[Dataset entries]:
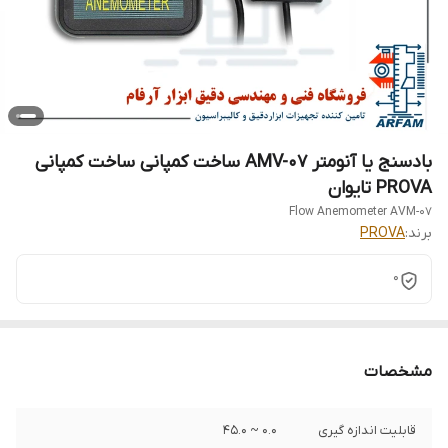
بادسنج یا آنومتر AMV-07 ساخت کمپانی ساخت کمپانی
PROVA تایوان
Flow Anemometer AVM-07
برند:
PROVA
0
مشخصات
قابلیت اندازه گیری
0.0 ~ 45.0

* * *

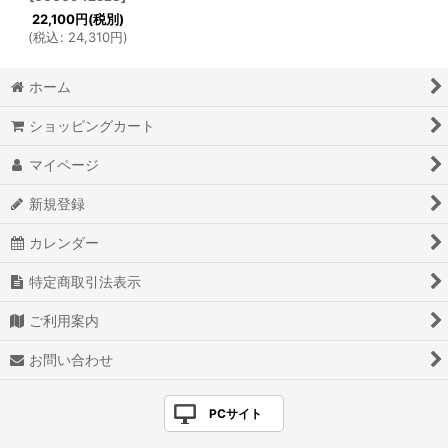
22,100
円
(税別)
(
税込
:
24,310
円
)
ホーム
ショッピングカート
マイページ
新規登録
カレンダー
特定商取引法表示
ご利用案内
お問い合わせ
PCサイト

---

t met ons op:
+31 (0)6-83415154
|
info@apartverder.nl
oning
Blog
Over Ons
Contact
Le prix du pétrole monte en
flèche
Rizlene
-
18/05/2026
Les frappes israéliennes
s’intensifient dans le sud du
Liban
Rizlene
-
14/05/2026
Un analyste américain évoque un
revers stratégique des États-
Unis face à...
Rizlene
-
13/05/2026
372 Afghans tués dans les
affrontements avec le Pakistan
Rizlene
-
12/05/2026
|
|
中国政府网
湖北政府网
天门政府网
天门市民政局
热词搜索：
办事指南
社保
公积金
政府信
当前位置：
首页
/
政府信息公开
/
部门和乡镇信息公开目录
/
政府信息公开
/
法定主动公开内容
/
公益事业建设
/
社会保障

[Your assignment]: Look through the entries above; find each line with the word "dans" and copy it.

[Written solution]:
s’intensifient dans le sud du
372 Afghans tués dans les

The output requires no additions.